Storing the Data — CareerAlign GCP PDE

01

Storage Selection Guide

Choosing the right storage service is one of the most heavily tested topics. The decision tree depends on data structure, access pattern, latency requirements, scale, and consistency needs.

Relational Databases

Service	Scale	Best For	Max Size	SLA
Cloud SQL	Single region, read replicas	OLTP web/app backends, MySQL/PG/SQL Server compatibility	64 TB	99.95%
AlloyDB	Single region, columnar engine	High-performance PostgreSQL, mixed OLTP+analytics	64 TB+	99.99%
Cloud Spanner	Global, horizontal	Globally distributed ACID transactions, financial systems	Unlimited	99.999%

Decision Framework

Need global ACID transactions? → Spanner. Need PostgreSQL compatibility with high performance? → AlloyDB. Need simple MySQL/PG/SQL Server for a web app? → Cloud SQL. Each step up adds cost but gains availability and scale.

NoSQL Databases

Service	Data Model	Latency	Best For
Bigtable	Wide-column (row-key + column families)	Single-digit ms	Time-series, IoT, analytics at PB scale. HBase compatible.
Firestore	Document (collections + documents)	Low ms	Mobile/web apps, real-time sync, offline support
Memorystore	Key-value (Redis/Memcached)	Sub-ms	Caching, session management, leaderboards

# Bigtable: Design a row key for time-series IoT data
# BAD: timestamp#device_id (hotspotting - all writes to latest time)
# GOOD: device_id#reverse_timestamp (distributes writes across nodes)

# Example row key design:
# sensor_001#9999999999-1709827200  (reversed Unix timestamp)
# sensor_002#9999999999-1709827200
# sensor_001#9999999999-1709830800

# This ensures:
# 1. Writes distribute across tablets (different device_ids)
# 2. Reads for a device get latest data first (reversed time)
# 3. Range scans by device are efficient (prefix scan)

Bigtable Anti-Patterns

Avoid monotonically increasing row keys (timestamps, sequence IDs) as the first component — this causes hotspotting. Always prefix with a high-cardinality, evenly distributed field. Bigtable stores data sorted by row key, so sequential keys all hit the same tablet.
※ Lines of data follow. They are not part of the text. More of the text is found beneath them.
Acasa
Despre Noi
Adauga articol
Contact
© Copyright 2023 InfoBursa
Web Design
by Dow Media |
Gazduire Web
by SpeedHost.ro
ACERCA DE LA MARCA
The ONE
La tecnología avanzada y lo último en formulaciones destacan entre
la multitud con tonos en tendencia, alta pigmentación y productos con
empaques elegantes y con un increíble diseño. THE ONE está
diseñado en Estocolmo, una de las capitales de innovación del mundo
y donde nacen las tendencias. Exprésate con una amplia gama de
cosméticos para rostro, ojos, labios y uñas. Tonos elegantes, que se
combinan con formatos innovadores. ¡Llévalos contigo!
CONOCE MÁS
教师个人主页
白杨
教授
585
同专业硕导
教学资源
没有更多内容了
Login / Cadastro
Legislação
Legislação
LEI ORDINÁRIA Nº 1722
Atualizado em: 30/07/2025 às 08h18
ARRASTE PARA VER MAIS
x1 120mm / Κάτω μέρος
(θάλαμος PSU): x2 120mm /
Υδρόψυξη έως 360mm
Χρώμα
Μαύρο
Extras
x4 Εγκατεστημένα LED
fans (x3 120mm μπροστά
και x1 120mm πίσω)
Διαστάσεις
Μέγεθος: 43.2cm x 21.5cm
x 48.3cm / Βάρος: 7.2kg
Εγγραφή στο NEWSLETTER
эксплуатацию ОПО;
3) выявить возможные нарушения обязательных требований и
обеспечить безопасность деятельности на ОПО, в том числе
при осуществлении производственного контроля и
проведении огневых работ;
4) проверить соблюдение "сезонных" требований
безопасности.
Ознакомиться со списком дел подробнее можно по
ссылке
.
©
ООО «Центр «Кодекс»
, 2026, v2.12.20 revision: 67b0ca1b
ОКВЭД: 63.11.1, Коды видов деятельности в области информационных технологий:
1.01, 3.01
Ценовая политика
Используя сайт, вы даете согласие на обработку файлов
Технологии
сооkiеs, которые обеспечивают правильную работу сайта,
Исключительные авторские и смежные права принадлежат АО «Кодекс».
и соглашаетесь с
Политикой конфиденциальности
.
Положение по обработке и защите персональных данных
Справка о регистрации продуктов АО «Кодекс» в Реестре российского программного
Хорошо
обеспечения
Object Storage (Cloud Storage)

Storage Class	Min Duration	Retrieval Cost	Use Case
Standard	None	Free	Frequently accessed data, analytics, ML training
Nearline	30 days	$0.01/GB	Monthly access: backups, infrequently accessed data
Coldline	90 days	$0.02/GB	Quarterly access: disaster recovery, regulatory archives
Archive	365 days	$0.05/GB	Yearly access: long-term compliance, legal holds

# Lifecycle policy: Auto-transition and delete
gsutil lifecycle set lifecycle.json gs://my-bucket

# lifecycle.json:
{
  "rule": [
    {
      "action": {"type": "SetStorageClass", "storageClass": "NEARLINE"},
      "condition": {"age": 30, "matchesStorageClass": ["STANDARD"]}
    },
    {
      "action": {"type": "SetStorageClass", "storageClass": "COLDLINE"},
      "condition": {"age": 90, "matchesStorageClass": ["NEARLINE"]}
    },
    {
      "action": {"type": "Delete"},
      "condition": {"age": 365}
    }
  ]
}

02

BigQuery Deep Dive

Architecture: Dremel + Colossus + Borg + Jupiter

BigQuery's architecture separates compute and storage:

Colossus — Distributed file system for persistent, columnar storage. Data stored in Capacitor format (Google's columnar format).
Dremel — Execution engine that creates a tree of processing nodes. Root server distributes query to intermediate and leaf nodes.
Jupiter — Google's petabit-scale network connecting compute and storage, enabling the separation.
Borg — Cluster management system that allocates compute resources (slots) dynamically.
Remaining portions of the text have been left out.